◆ ASSIGNMENT
All entries below are to be copied precisely as they appear.

◆ EXTRACTED DATA
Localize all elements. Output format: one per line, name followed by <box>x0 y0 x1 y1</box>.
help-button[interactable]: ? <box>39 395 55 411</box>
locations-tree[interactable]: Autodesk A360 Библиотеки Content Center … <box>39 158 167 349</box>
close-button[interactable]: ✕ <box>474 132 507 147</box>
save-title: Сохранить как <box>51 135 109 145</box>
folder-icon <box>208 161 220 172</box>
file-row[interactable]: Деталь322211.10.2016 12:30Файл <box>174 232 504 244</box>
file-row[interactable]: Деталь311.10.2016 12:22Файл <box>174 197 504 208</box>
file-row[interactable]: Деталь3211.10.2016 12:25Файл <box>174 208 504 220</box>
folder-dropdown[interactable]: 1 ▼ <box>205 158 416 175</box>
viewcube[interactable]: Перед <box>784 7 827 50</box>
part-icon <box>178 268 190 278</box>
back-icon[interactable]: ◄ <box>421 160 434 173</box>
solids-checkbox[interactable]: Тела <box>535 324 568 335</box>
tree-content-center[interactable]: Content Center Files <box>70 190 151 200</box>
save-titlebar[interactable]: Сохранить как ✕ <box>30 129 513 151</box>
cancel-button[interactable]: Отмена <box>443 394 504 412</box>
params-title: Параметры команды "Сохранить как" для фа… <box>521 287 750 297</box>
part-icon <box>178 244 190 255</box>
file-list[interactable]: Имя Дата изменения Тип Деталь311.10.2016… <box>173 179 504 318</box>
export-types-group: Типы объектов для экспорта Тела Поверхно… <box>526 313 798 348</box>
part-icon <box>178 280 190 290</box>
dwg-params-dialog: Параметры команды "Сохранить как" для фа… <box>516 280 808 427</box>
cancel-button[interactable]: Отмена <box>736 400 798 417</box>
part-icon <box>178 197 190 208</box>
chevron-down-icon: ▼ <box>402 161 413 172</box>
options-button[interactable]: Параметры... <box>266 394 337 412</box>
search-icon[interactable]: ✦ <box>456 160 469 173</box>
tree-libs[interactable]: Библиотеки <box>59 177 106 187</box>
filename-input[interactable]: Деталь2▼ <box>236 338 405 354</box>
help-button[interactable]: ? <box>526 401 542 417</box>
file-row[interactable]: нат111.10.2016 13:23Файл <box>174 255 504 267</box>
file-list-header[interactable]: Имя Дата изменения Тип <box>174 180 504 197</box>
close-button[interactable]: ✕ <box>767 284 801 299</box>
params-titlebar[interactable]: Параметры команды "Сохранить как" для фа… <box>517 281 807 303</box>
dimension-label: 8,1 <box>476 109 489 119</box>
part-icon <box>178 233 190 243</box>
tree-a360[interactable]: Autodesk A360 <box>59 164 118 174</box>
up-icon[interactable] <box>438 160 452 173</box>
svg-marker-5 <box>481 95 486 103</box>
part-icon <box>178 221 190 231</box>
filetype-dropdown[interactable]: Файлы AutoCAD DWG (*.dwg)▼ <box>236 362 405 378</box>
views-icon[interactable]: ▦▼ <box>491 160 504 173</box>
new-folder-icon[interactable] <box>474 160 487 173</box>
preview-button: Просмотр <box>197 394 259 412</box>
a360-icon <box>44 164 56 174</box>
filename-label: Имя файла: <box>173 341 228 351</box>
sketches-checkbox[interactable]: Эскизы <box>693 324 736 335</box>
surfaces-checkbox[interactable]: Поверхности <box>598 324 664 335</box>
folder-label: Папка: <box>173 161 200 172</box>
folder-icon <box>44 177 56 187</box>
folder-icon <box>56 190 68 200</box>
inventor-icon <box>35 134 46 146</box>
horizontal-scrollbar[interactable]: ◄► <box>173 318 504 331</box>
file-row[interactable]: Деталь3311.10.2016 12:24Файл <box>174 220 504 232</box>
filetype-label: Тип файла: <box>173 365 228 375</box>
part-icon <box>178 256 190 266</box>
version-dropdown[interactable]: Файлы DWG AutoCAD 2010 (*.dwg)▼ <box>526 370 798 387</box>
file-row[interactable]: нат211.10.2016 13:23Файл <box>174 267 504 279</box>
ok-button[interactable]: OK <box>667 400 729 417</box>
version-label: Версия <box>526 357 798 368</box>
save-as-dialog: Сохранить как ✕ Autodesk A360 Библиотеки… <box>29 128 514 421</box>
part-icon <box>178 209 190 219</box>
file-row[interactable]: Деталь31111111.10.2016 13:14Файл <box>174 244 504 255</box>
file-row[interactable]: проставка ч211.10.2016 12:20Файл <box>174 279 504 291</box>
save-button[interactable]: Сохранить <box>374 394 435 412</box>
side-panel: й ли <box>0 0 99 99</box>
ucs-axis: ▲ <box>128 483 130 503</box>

◆ RESPONSE BELOW
Localize all elements. Output format: one per line, name followed by <box>x0 y0 x1 y1</box>.
help-button[interactable]: ? <box>39 395 55 411</box>
locations-tree[interactable]: Autodesk A360 Библиотеки Content Center … <box>39 158 167 349</box>
close-button[interactable]: ✕ <box>474 132 507 147</box>
save-title: Сохранить как <box>51 135 109 145</box>
folder-icon <box>208 161 220 172</box>
file-row[interactable]: Деталь322211.10.2016 12:30Файл <box>174 232 504 244</box>
file-row[interactable]: Деталь311.10.2016 12:22Файл <box>174 197 504 208</box>
file-row[interactable]: Деталь3211.10.2016 12:25Файл <box>174 208 504 220</box>
folder-dropdown[interactable]: 1 ▼ <box>205 158 416 175</box>
viewcube[interactable]: Перед <box>784 7 827 50</box>
part-icon <box>178 268 190 278</box>
back-icon[interactable]: ◄ <box>421 160 434 173</box>
solids-checkbox[interactable]: Тела <box>535 324 568 335</box>
tree-content-center[interactable]: Content Center Files <box>70 190 151 200</box>
save-titlebar[interactable]: Сохранить как ✕ <box>30 129 513 151</box>
cancel-button[interactable]: Отмена <box>443 394 504 412</box>
params-title: Параметры команды "Сохранить как" для фа… <box>521 287 750 297</box>
part-icon <box>178 244 190 255</box>
file-list[interactable]: Имя Дата изменения Тип Деталь311.10.2016… <box>173 179 504 318</box>
export-types-group: Типы объектов для экспорта Тела Поверхно… <box>526 313 798 348</box>
part-icon <box>178 280 190 290</box>
dwg-params-dialog: Параметры команды "Сохранить как" для фа… <box>516 280 808 427</box>
cancel-button[interactable]: Отмена <box>736 400 798 417</box>
part-icon <box>178 197 190 208</box>
chevron-down-icon: ▼ <box>402 161 413 172</box>
options-button[interactable]: Параметры... <box>266 394 337 412</box>
search-icon[interactable]: ✦ <box>456 160 469 173</box>
tree-libs[interactable]: Библиотеки <box>59 177 106 187</box>
filename-input[interactable]: Деталь2▼ <box>236 338 405 354</box>
help-button[interactable]: ? <box>526 401 542 417</box>
file-row[interactable]: нат111.10.2016 13:23Файл <box>174 255 504 267</box>
file-list-header[interactable]: Имя Дата изменения Тип <box>174 180 504 197</box>
close-button[interactable]: ✕ <box>767 284 801 299</box>
params-titlebar[interactable]: Параметры команды "Сохранить как" для фа… <box>517 281 807 303</box>
dimension-label: 8,1 <box>476 109 489 119</box>
part-icon <box>178 233 190 243</box>
tree-a360[interactable]: Autodesk A360 <box>59 164 118 174</box>
up-icon[interactable] <box>438 160 452 173</box>
svg-marker-5 <box>481 95 486 103</box>
part-icon <box>178 221 190 231</box>
filetype-dropdown[interactable]: Файлы AutoCAD DWG (*.dwg)▼ <box>236 362 405 378</box>
views-icon[interactable]: ▦▼ <box>491 160 504 173</box>
new-folder-icon[interactable] <box>474 160 487 173</box>
preview-button: Просмотр <box>197 394 259 412</box>
a360-icon <box>44 164 56 174</box>
filename-label: Имя файла: <box>173 341 228 351</box>
sketches-checkbox[interactable]: Эскизы <box>693 324 736 335</box>
surfaces-checkbox[interactable]: Поверхности <box>598 324 664 335</box>
folder-label: Папка: <box>173 161 200 172</box>
folder-icon <box>44 177 56 187</box>
folder-icon <box>56 190 68 200</box>
inventor-icon <box>35 134 46 146</box>
horizontal-scrollbar[interactable]: ◄► <box>173 318 504 331</box>
file-row[interactable]: Деталь3311.10.2016 12:24Файл <box>174 220 504 232</box>
filetype-label: Тип файла: <box>173 365 228 375</box>
part-icon <box>178 256 190 266</box>
version-dropdown[interactable]: Файлы DWG AutoCAD 2010 (*.dwg)▼ <box>526 370 798 387</box>
file-row[interactable]: нат211.10.2016 13:23Файл <box>174 267 504 279</box>
ok-button[interactable]: OK <box>667 400 729 417</box>
version-label: Версия <box>526 357 798 368</box>
save-as-dialog: Сохранить как ✕ Autodesk A360 Библиотеки… <box>29 128 514 421</box>
part-icon <box>178 209 190 219</box>
file-row[interactable]: Деталь31111111.10.2016 13:14Файл <box>174 244 504 255</box>
file-row[interactable]: проставка ч211.10.2016 12:20Файл <box>174 279 504 291</box>
save-button[interactable]: Сохранить <box>374 394 435 412</box>
side-panel: й ли <box>0 0 99 99</box>
ucs-axis: ▲ <box>128 483 130 503</box>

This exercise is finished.